* [Exercise details] From the first line of the data down to and including the line with "Sinister Diesel Polished", copy everything exactly, leaving out pictures.

[Opening Given entries section]

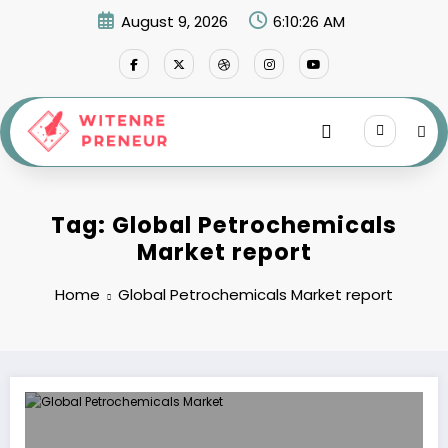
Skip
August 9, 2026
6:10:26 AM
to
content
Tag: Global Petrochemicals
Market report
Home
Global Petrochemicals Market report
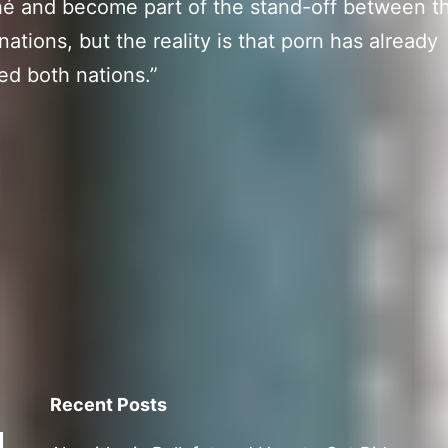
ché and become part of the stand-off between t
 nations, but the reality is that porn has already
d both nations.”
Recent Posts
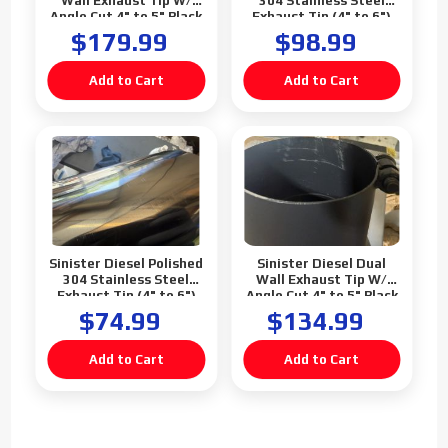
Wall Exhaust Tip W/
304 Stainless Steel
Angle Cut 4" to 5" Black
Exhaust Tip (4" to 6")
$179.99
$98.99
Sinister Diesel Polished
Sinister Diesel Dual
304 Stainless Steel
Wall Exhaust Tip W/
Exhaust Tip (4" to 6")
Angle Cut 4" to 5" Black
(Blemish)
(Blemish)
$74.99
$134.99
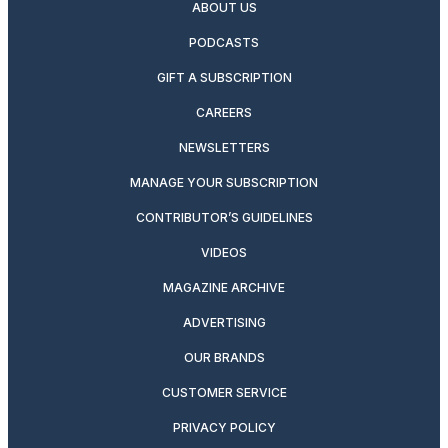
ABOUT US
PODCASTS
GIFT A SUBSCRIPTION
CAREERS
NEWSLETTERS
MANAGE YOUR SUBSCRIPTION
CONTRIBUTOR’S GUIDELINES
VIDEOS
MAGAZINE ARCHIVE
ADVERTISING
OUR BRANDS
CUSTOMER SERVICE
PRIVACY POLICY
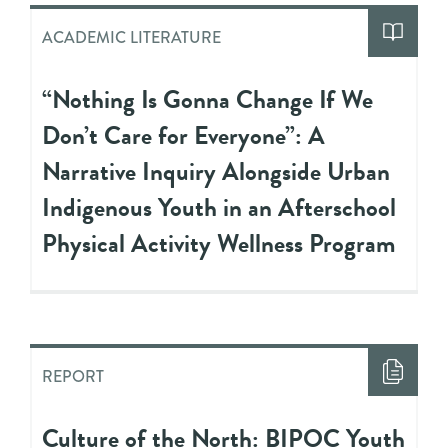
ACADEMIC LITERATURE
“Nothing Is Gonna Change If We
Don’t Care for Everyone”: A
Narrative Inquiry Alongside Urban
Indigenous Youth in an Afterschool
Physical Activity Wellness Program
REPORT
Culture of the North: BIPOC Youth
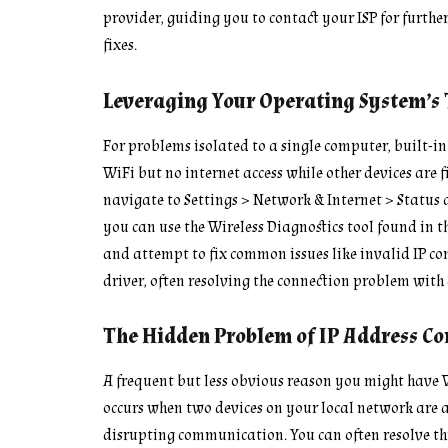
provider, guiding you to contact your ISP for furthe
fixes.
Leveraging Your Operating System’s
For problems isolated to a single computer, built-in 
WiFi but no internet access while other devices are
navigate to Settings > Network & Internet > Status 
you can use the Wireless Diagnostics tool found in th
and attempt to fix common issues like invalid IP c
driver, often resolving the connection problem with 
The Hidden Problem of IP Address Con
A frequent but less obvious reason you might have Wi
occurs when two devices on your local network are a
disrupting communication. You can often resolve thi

[Closing Given entries section]

* [Exercise output]
Skip
August 9, 2026
6:10:26 AM
to
content
Tag: Global Petrochemicals
Market report
Home
Global Petrochemicals Market report
ché and become part of the stand-off between t
 nations, but the reality is that porn has already
d both nations.”
Recent Posts
Wall Exhaust Tip W/
304 Stainless Steel
Angle Cut 4" to 5" Black
Exhaust Tip (4" to 6")
$179.99
$98.99
Sinister Diesel Polished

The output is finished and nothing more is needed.